The Young Savages
Burt Lancaster plays a district attorney prosecuting three Italian teens for murdering a blind Puerto Rican boy.
Director John Frankenheimer’s second feature starts strong. The three teens, sporting leather jackets, pegged jeans, and greased hair, stomp through their Harlem neighborhood en route to their target. The murder proves brutal without being graphic. After, the teens flee through a demolition site that evokes soldiers running through bombed-out buildings. Frankenheimer caps the sequence with a wide shot illustrating the futility of their flight.

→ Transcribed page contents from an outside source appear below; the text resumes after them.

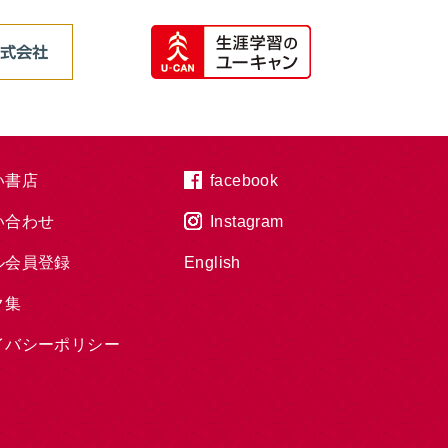
い書店
facebook
い合わせ
Instagram
ル会員登録
English
ク集
イバシーポリシー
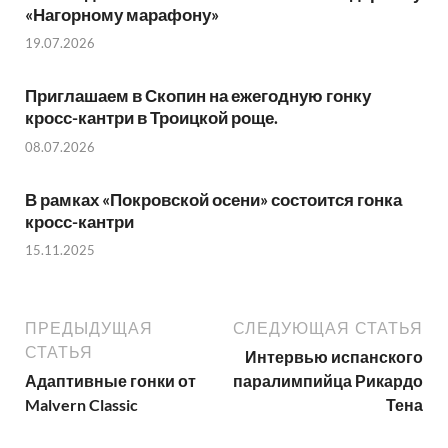
«Нагорному марафону»
19.07.2026
Приглашаем в Скопин на ежегодную гонку
кросс-кантри в Троицкой роще.
08.07.2026
В рамках «Покровской осени» состоится гонка
кросс-кантри
15.11.2025
ПРЕДЫДУЩАЯ
СЛЕДУЮЩАЯ СТАТЬЯ
СТАТЬЯ
Интервью испанского
Адаптивные гонки от
паралимпийца Рикардо
Malvern Classic
Тена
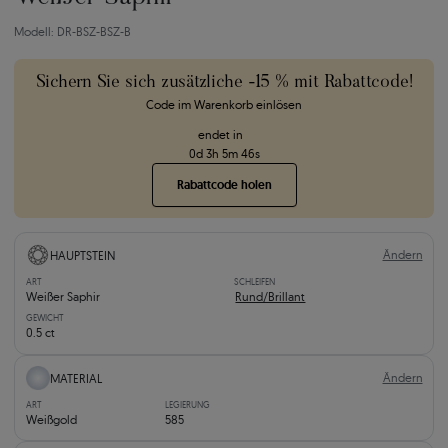
Modell: DR-BSZ-BSZ-B
Sichern Sie sich zusätzliche -15 % mit Rabattcode!
Code im Warenkorb einlösen
endet in
0
d
3
h
5
m
44
s
Rabattcode holen
Ändern
HAUPTSTEIN
ART
SCHLEIFEN
Weißer Saphir
Rund/Brillant
GEWICHT
0.5 ct
Ändern
MATERIAL
ART
LEGIERUNG
Weißgold
585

Enter Lancaster. He convinces from the outset as an archetype Humphrey Bogart popularized: a tough authority figure who pulled himself out of the slums. This case has a personal angle, with Lancaster having been serious with one suspect’s mother before he left for law school.

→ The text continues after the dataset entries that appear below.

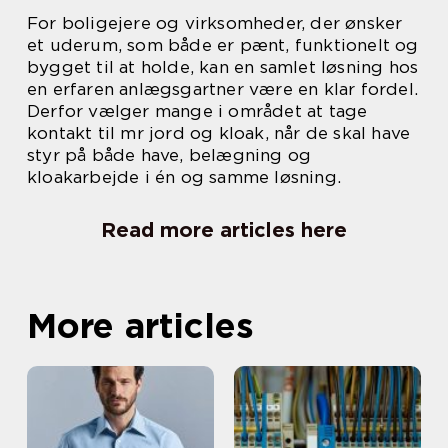
For boligejere og virksomheder, der ønsker
et uderum, som både er pænt, funktionelt og
bygget til at holde, kan en samlet løsning hos
en erfaren anlægsgartner være en klar fordel.
Derfor vælger mange i området at tage
kontakt til mr jord og kloak, når de skal have
styr på både have, belægning og
kloakarbejde i én og samme løsning.
Read more articles here
More articles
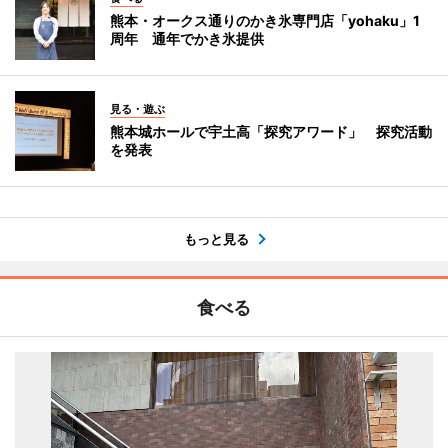
熊本・オークス通りのかき氷専門店「yohaku」1
周年 通年でかき氷提供
見る・遊ぶ
熊本城ホールで宇土高「探究アワード」 探究活動
を発表
もっと見る
食べる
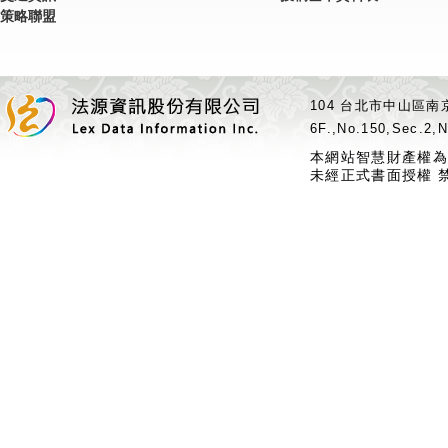
策略聯盟
104 台北市中山區南京
6F.,No.150,Sec.2,N
本網站智慧財產權為
未經正式書面授權 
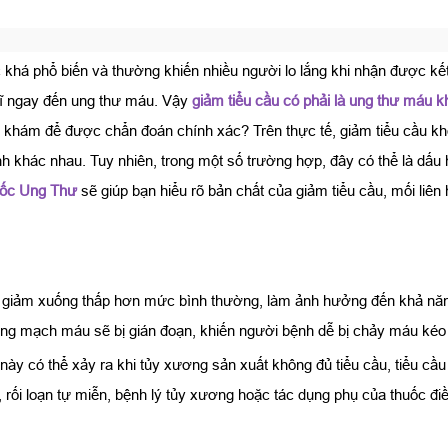
 khá phổ biến và thường khiến nhiều người lo lắng khi nhận được kế
hĩ ngay đến ung thư máu. Vậy
giảm tiểu cầu có phải là ung thư máu 
 đi khám để được chẩn đoán chính xác? Trên thực tế, giảm tiểu cầu 
h khác nhau. Tuy nhiên, trong một số trường hợp, đây có thể là dấu 
ốc Ung Thư
sẽ giúp bạn hiểu rõ bản chất của giảm tiểu cầu, mối li
máu giảm xuống thấp hơn mức bình thường, làm ảnh hưởng đến khả nă
hương mạch máu sẽ bị gián đoạn, khiến người bệnh dễ bị chảy máu kéo
ày có thể xảy ra khi tủy xương sản xuất không đủ tiểu cầu, tiểu cầu 
, rối loạn tự miễn, bệnh lý tủy xương hoặc tác dụng phụ của thuốc điề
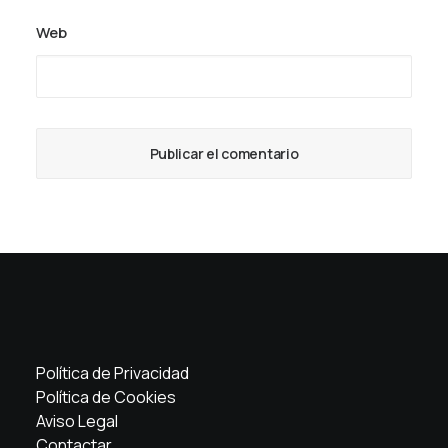
Web
Política de Privacidad
Política de Cookies
Aviso Legal
Contactar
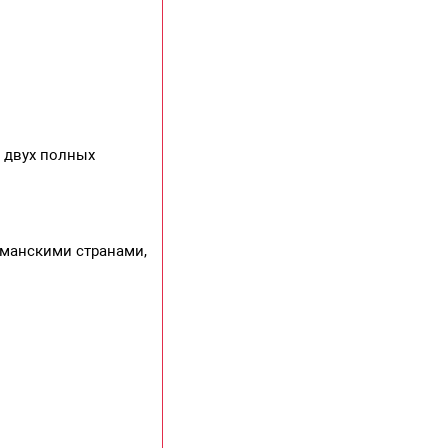
а двух полных
ьманскими странами,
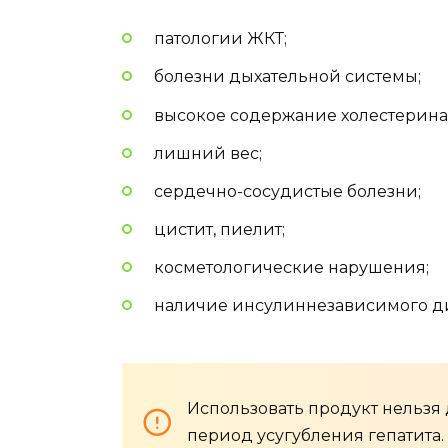
патологии ЖКТ;
болезни дыхательной системы;
высокое содержание холестерина 
лишний вес;
сердечно-сосудистые болезни;
цистит, пиелит;
косметологические нарушения;
наличие инсулиннезависимого ди
Использовать продукт нельзя
период усугубления гепатита.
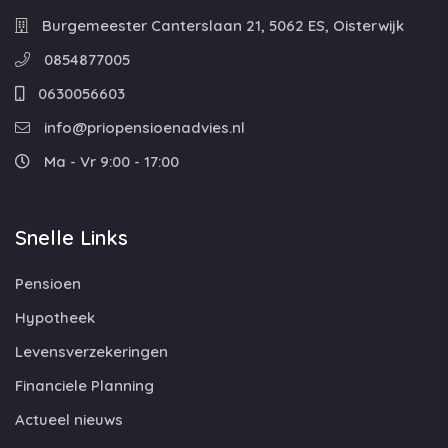
Burgemeester Canterslaan 21, 5062 ES, Oisterwijk
0854877005
0630056603
info@priopensioenadvies.nl
Ma - Vr 9:00 - 17:00
Snelle Links
Pensioen
Hypotheek
Levensverzekeringen
Financiele Planning
Actueel nieuws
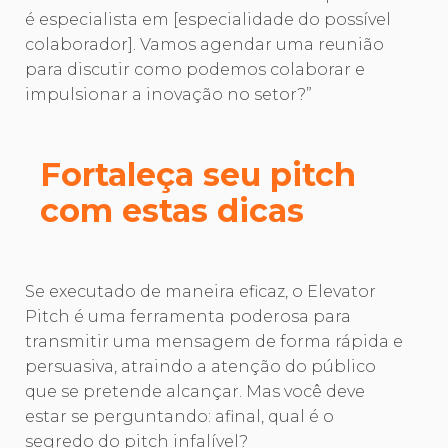
é especialista em [especialidade do possível
colaborador]. Vamos agendar uma reunião
para discutir como podemos colaborar e
impulsionar a inovação no setor?”
Fortaleça seu pitch
com estas dicas
Se executado de maneira eficaz, o Elevator
Pitch é uma ferramenta poderosa para
transmitir uma mensagem de forma rápida e
persuasiva, atraindo a atenção do público
que se pretende alcançar. Mas você deve
estar se perguntando: afinal, qual é o
segredo do pitch infalível?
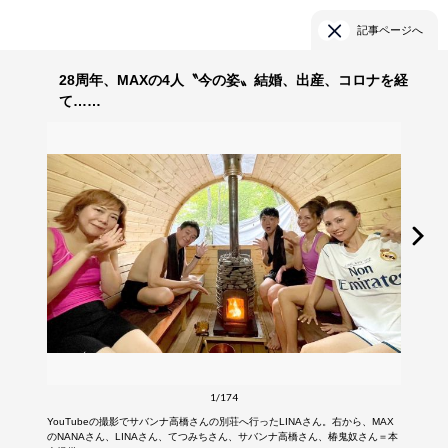
記事ページへ
28周年、MAXの4人〝今の姿〟結婚、出産、コロナを経
て……
1/174
YouTubeの撮影でサバンナ高橋さんの別荘へ行ったLINAさん。右から、MAX
のNANAさん、LINAさん、てつみちさん、サバンナ高橋さん、椿鬼奴さん＝本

Edward Anhalt’s script surprises with its depth. One suspect calls out Lancaster’s character for changing his name to mask his ethnicity. And we get a terrific scene where Lancaster’s wife—who comes from wealth—makes snide drunken remarks to Lancaster’s boss, only for Lancaster to escort her out and chastise her, saying:
You third-generation progressive, sitting up at Vassar getting your fat checks from daddy. When was the last time you had to scrounge for a buck? You think I can afford this phony idealism of yours?
Lancaster plays more detective than attorney. Frankenheimer builds an immersive atmosphere as Lancaster navigates seedy tenements, cramped apartments, and packed jails. The actual detective, played by Telly Savalas, amounts to Lancaster’s chauffeur, though Savalas makes the most of the part, offering bemused reactions to Lancaster’s efforts.
Frankenheimer coaxes standout turns from his young performers. John Davis Chandler convinces as a burgeoning sociopath, as does Neil Burstyn as his dim-witted henchman. As the opposing gang leader, Luis Arroyo avoids any trace of stereotype or caricature, providing a nuanced portrayal of what amounts to a young politician.
A strong effort all around, until the finale, which sees Lancaster descend into blatant legal malpractice, acting as detective instead of prosecutor in the trial. En route to making the defense’s case for them, he demeans a teenage Puerto Rican witness for no apparent reason.
Imagine the optics: an Italian prosecutor helps three Italian teens dodge the death penalty, including the son of a former flame.
Maybe if we saw the fall out. New York’s Puerto Rican community rioting. Lancaster losing his job. The gang exacting vengeance on Lancaster’s ex-flame’s son. Chandler leaving jail ten years later, a hardened criminal, and committing another murder.
Instead, the reductive ending undermines the measured performances and even-handed script. Disappointing, but not without merits.